The events of the last year have prompted an awakening, of sorts, around germaphobia—it’s not uncommon to look back at the old, maskless lifestyle and marvel at how exposed we were to our surroundings.”

 In-person attendance is no longer the expectation in the workplace either, and this flexibility appears to be embraced in most settings, regardless of how rigid their environments were in simpler times. A survey conducted by Gartner reported that 82% of employers will now allow their employees to work remotely for at least some of the time (nearly half will permit it at any time), meaning a new hybrid-model culture in the workplace is likely on the cusp. The change is far from sacrificial, however—said transformation will increase productivity from employees and decrease costs of keeping up the office. “As companies dare to explore options beyond the ‘one-size-fits-all’ office solution, we can start sharing spaces in a new way,” said Jeanna Lundberg, CEO of Respaces, to BBC.

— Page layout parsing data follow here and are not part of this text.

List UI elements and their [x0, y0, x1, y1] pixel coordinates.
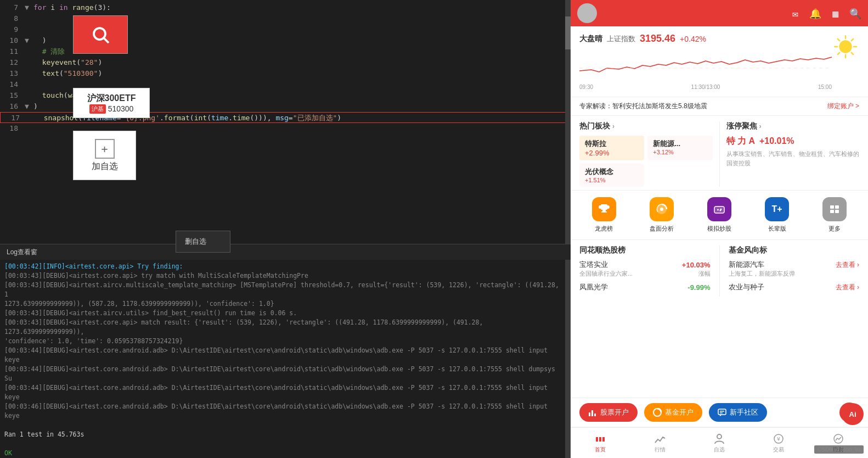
svg-point-16 [660, 208, 663, 211]
limit-stock-desc: 从事珠宝销售、汽车销售、物业租赁、汽车检修的国资控股 [726, 149, 860, 167]
stock-name: 宝塔实业 [579, 260, 608, 270]
ranking-item-baota[interactable]: 宝塔实业 +10.03% 全国轴承行业六家... 涨幅 [579, 260, 711, 278]
line-arrow [25, 68, 33, 79]
line-number: 13 [0, 68, 25, 79]
qr-icon[interactable]: ▦ [832, 8, 838, 19]
sector-name: 光伏概念 [585, 167, 639, 177]
envelope-icon[interactable]: ✉ [792, 8, 798, 19]
line-arrow [25, 90, 33, 101]
log-line: OK [4, 449, 566, 458]
log-scrollbar[interactable] [565, 260, 571, 458]
hot-stocks-col: 同花顺热股榜 宝塔实业 +10.03% 全国轴承行业六家... 涨幅 凤凰光学 … [579, 245, 711, 297]
btn-label: 股票开户 [600, 407, 629, 417]
fund-account-button[interactable]: 基金开户 [644, 403, 702, 422]
sector-pv[interactable]: 光伏概念 +1.51% [579, 164, 644, 187]
svg-rect-17 [714, 206, 724, 213]
chart-svg [579, 49, 832, 82]
ai-label: Ai [849, 410, 856, 418]
log-line: [00:03:43][DEBUG]<airtest.core.api> matc… [4, 318, 566, 337]
search-icon [91, 25, 110, 44]
ranking-divider [719, 245, 720, 297]
line-number: 15 [0, 90, 25, 101]
limit-up-stock-row: 特 力 A +10.01% [726, 136, 860, 147]
func-elder[interactable]: T+ 长辈版 [765, 197, 789, 233]
fund-item-agri[interactable]: 农业与种子 去查看 › [729, 282, 860, 292]
func-label: 更多 [828, 225, 841, 233]
svg-rect-37 [599, 439, 601, 442]
scrollbar-thumb[interactable] [565, 16, 571, 49]
ai-badge[interactable]: Ai [842, 403, 864, 425]
circle-chart-icon [653, 408, 662, 417]
ranking-item-fenghuang[interactable]: 凤凰光学 -9.99% [579, 282, 711, 292]
market-value: 3195.46 [640, 33, 675, 44]
log-line: [00:03:43][DEBUG]<airtest.aircv.utils> f… [4, 309, 566, 318]
func-more[interactable]: 更多 [822, 197, 847, 233]
code-line-13: 13 text("510300") [0, 68, 571, 79]
func-longhubang[interactable]: 龙虎榜 [592, 197, 616, 233]
market-card: 大盘晴 上证指数 3195.46 +0.42% 09:30 11:30/13:0… [571, 26, 868, 97]
stock-change: +10.03% [682, 261, 711, 269]
sector-name: 新能源... [653, 139, 707, 149]
log-line: [00:03:42][INFO]<airtest.core.api> Try f… [4, 262, 566, 271]
context-menu-item-delete[interactable]: 删自选 [176, 233, 230, 250]
stock-code: 510300 [108, 104, 134, 113]
overlay-search-screenshot [73, 15, 128, 54]
stock-change: -9.99% [687, 283, 710, 292]
person-icon [713, 433, 725, 445]
svg-point-22 [719, 210, 721, 211]
stock-desc: 全国轴承行业六家... [579, 270, 633, 278]
fund-link[interactable]: 去查看 › [836, 283, 859, 292]
log-line: [00:03:43][DEBUG]<airtest.aircv.multisca… [4, 281, 566, 299]
svg-rect-34 [596, 437, 598, 439]
nav-market[interactable]: 行情 [654, 433, 666, 454]
news-text: 专家解读：智利安托法加斯塔发生5.8级地震 [579, 102, 823, 111]
func-simulate[interactable]: 模拟炒股 [707, 197, 731, 233]
news-link[interactable]: 绑定账户 > [827, 102, 859, 111]
game-svg [713, 203, 726, 216]
sector-tesla[interactable]: 特斯拉 +2.99% [579, 136, 644, 160]
nav-watchlist[interactable]: 自选 [713, 433, 725, 454]
notification-icon[interactable]: 🔔 [809, 8, 821, 19]
limit-up-arrow[interactable]: › [759, 122, 762, 130]
log-line: [00:03:44][DEBUG]<airtest.core.android.a… [4, 383, 566, 402]
fund-item-new-energy[interactable]: 新能源汽车 去查看 › 上海复工，新能源车反弹 [729, 260, 860, 278]
search-icon[interactable]: 🔍 [849, 8, 861, 19]
line-arrow: ▼ [25, 101, 33, 112]
line-number: 9 [0, 24, 25, 35]
func-panmian[interactable]: 盘面分析 [650, 197, 674, 233]
log-line: [00:03:44][DEBUG]<airtest.core.android.a… [4, 346, 566, 365]
sector-change: +2.99% [585, 149, 639, 157]
svg-rect-23 [830, 205, 834, 209]
fund-name: 新能源汽车 [729, 260, 764, 270]
line-arrow: ▼ [25, 35, 33, 46]
svg-line-8 [852, 53, 853, 54]
stock-account-button[interactable]: 股票开户 [579, 403, 638, 422]
log-line: [00:03:43][DEBUG]<airtest.core.api> try … [4, 271, 566, 281]
line-content: keyevent("28") [33, 57, 571, 68]
line-number: 14 [0, 79, 25, 90]
svg-rect-25 [830, 210, 834, 213]
trophy-svg [598, 203, 611, 216]
fund-link[interactable]: 去查看 › [836, 260, 859, 270]
nav-watchlist-label: 自选 [714, 446, 725, 454]
sector-new-energy[interactable]: 新能源... +3.12% [647, 136, 712, 160]
panmian-icon [650, 197, 674, 221]
svg-rect-26 [835, 210, 839, 213]
longhubang-icon [592, 197, 616, 221]
func-label: 模拟炒股 [707, 225, 731, 233]
svg-rect-32 [720, 411, 724, 412]
community-button[interactable]: 新手社区 [709, 403, 767, 422]
limit-stock-name: 特 力 A [726, 136, 755, 147]
market-index-name: 上证指数 [607, 34, 635, 44]
nav-home[interactable]: 首页 [594, 433, 606, 454]
function-icons-row: 龙虎榜 盘面分析 [571, 191, 868, 240]
hot-sectors-grid: 特斯拉 +2.99% 新能源... +3.12% 光伏概念 +1.51% [579, 136, 713, 187]
sector-change: +1.51% [585, 177, 639, 183]
line-number: 12 [0, 57, 25, 68]
bar-chart-icon [588, 408, 597, 417]
nav-trade[interactable]: ¥ 交易 [773, 433, 785, 454]
editor-panel: 7 ▼ for i in range(3): 8 9 10 ▼ ) [0, 0, 571, 458]
stock-badge: 沪基 [89, 104, 106, 114]
btn-label: 新手社区 [730, 407, 758, 417]
hot-sectors-arrow[interactable]: › [612, 122, 615, 130]
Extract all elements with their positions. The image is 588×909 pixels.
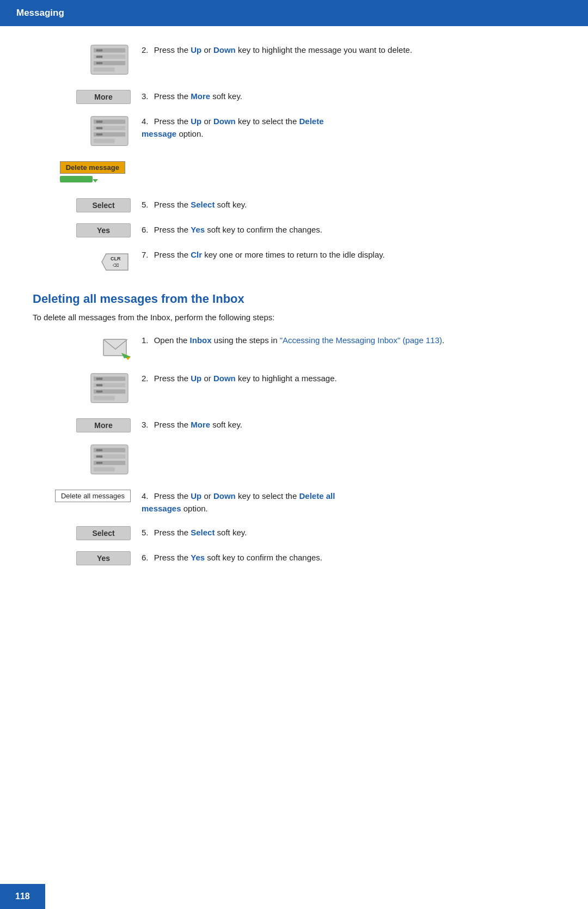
svg-rect-39 — [96, 462, 103, 464]
svg-rect-38 — [96, 455, 103, 457]
down-key-label: Down — [213, 45, 236, 54]
step-text: 4. Press the Up or Down key to select th… — [142, 489, 555, 515]
step-text: 6. Press the Yes soft key to confirm the… — [142, 222, 555, 236]
up-key-label: Up — [191, 45, 201, 54]
step-icon: Yes — [33, 550, 142, 565]
step-text: 5. Press the Select soft key. — [142, 197, 555, 211]
message-list-icon-3 — [88, 372, 131, 407]
step-icon — [33, 371, 142, 407]
step-icon — [33, 42, 142, 79]
down-key-label-2: Down — [213, 117, 236, 126]
yes-softkey-2: Yes — [76, 551, 131, 565]
step-text: 5. Press the Select soft key. — [142, 525, 555, 539]
svg-text:CLR: CLR — [111, 256, 121, 261]
section2-intro: To delete all messages from the Inbox, p… — [33, 313, 555, 322]
step-icon: Yes — [33, 222, 142, 237]
clr-key-label: Clr — [191, 250, 202, 259]
svg-rect-15 — [96, 133, 103, 136]
svg-rect-12 — [94, 139, 115, 143]
select-key-label-2: Select — [191, 528, 215, 537]
step-text: 2. Press the Up or Down key to highlight… — [142, 42, 555, 56]
section2-title: Deleting all messages from the Inbox — [33, 292, 555, 306]
step-text: 4. Press the Up or Down key to select th… — [142, 114, 555, 141]
more-key-label: More — [191, 91, 210, 101]
step-row: Yes 6. Press the Yes soft key to confirm… — [33, 222, 555, 237]
clr-key-icon: CLR ⌫ — [101, 248, 131, 276]
page-content: 2. Press the Up or Down key to highlight… — [0, 26, 588, 619]
delete-all-box: Delete all messages — [55, 490, 131, 502]
up-key-label-4: Up — [191, 491, 201, 501]
step-row — [33, 442, 555, 479]
up-key-label-2: Up — [191, 117, 201, 126]
svg-rect-30 — [96, 384, 103, 386]
inbox-link[interactable]: "Accessing the Messaging Inbox" (page 11… — [280, 335, 442, 345]
inbox-envelope-icon — [101, 334, 131, 361]
select-key-label: Select — [191, 200, 215, 209]
message-list-icon-2 — [88, 115, 131, 150]
yes-softkey-1: Yes — [76, 223, 131, 237]
svg-rect-5 — [96, 50, 103, 52]
step-row: More 3. Press the More soft key. — [33, 89, 555, 104]
step-row: Delete all messages 4. Press the Up or D… — [33, 489, 555, 515]
svg-text:⌫: ⌫ — [113, 263, 119, 268]
svg-rect-13 — [96, 121, 103, 123]
yes-key-label: Yes — [191, 225, 205, 234]
more-softkey: More — [76, 90, 131, 104]
step-text: 3. Press the More soft key. — [142, 417, 555, 431]
yes-key-label-2: Yes — [191, 553, 205, 562]
step-row: 4. Press the Up or Down key to select th… — [33, 114, 555, 150]
step-icon — [33, 333, 142, 361]
select-softkey-2: Select — [76, 526, 131, 540]
step-text-empty — [142, 160, 555, 161]
more-softkey-2: More — [76, 418, 131, 432]
svg-rect-4 — [94, 68, 115, 72]
step-text: 2. Press the Up or Down key to highlight… — [142, 371, 555, 385]
step-row: Select 5. Press the Select soft key. — [33, 525, 555, 540]
step-icon-highlight: Delete message — [33, 160, 142, 187]
step-text: 6. Press the Yes soft key to confirm the… — [142, 550, 555, 564]
page-header: Messaging — [0, 0, 588, 26]
svg-rect-37 — [96, 449, 103, 452]
step-row: Select 5. Press the Select soft key. — [33, 197, 555, 212]
svg-rect-29 — [96, 378, 103, 380]
page-number: 118 — [0, 884, 45, 909]
step-icon — [33, 114, 142, 150]
step-row: Yes 6. Press the Yes soft key to confirm… — [33, 550, 555, 565]
svg-rect-31 — [96, 391, 103, 393]
up-key-label-3: Up — [191, 374, 201, 383]
step-row: 1. Open the Inbox using the steps in "Ac… — [33, 333, 555, 361]
step-icon: Select — [33, 197, 142, 212]
delete-highlight-row: Delete message — [33, 160, 555, 187]
down-key-label-4: Down — [213, 491, 236, 501]
select-softkey-1: Select — [76, 198, 131, 212]
message-list-icon-4 — [88, 443, 131, 479]
svg-rect-28 — [94, 396, 115, 400]
svg-rect-16 — [60, 176, 93, 182]
step-text: 1. Open the Inbox using the steps in "Ac… — [142, 333, 555, 346]
svg-rect-36 — [94, 467, 115, 472]
step-text: 3. Press the More soft key. — [142, 89, 555, 102]
step-text: 7. Press the Clr key one or more times t… — [142, 247, 555, 261]
svg-marker-17 — [93, 179, 98, 182]
step-icon: CLR ⌫ — [33, 247, 142, 276]
highlight-arrow-icon — [60, 175, 98, 186]
step-text-empty — [142, 442, 555, 443]
more-key-label-2: More — [191, 420, 210, 429]
step-row: 2. Press the Up or Down key to highlight… — [33, 371, 555, 407]
delete-highlight-text: Delete message — [66, 163, 119, 172]
step-row: CLR ⌫ 7. Press the Clr key one or more t… — [33, 247, 555, 276]
delete-all-label: Delete allmessages — [142, 491, 335, 513]
step-row: 2. Press the Up or Down key to highlight… — [33, 42, 555, 79]
step-icon: More — [33, 89, 142, 104]
step-icon: Delete all messages — [33, 489, 142, 502]
svg-rect-6 — [96, 56, 103, 58]
step-row: More 3. Press the More soft key. — [33, 417, 555, 432]
step-icon — [33, 442, 142, 479]
down-key-label-3: Down — [213, 374, 236, 383]
svg-rect-7 — [96, 62, 103, 64]
header-title: Messaging — [16, 8, 64, 18]
inbox-label: Inbox — [190, 335, 212, 345]
step-icon: Select — [33, 525, 142, 540]
svg-rect-14 — [96, 127, 103, 129]
step-icon: More — [33, 417, 142, 432]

In addition, elaborate installations of sanitary measures in public places may be here to stay for the foreseeable future. “[H]and scrubbing, mask-wearing and hyper attention to surface disinfection will be the norm at every turn,” remarked Eric Toner, M.D., a senior scholar with the Johns Hopkins Center for Health Security, in an interview with the American Association of Retired Persons (AARP). The solution to this particular avoidance of germs will most likely appear in the form of major technological advancements in the coming years: “The pandemic accelerated the adoption and implementation of many technologies that would have taken years, if not decades, to become mainstream,” commented Saeed Elnaj of Forbes. As a result of the sudden shift in lifestyle, in combination with this new emphasis on sanitation, touchless and interaction-free technology is on the rise. The question of its prevalence in our current and future world is still to be determined.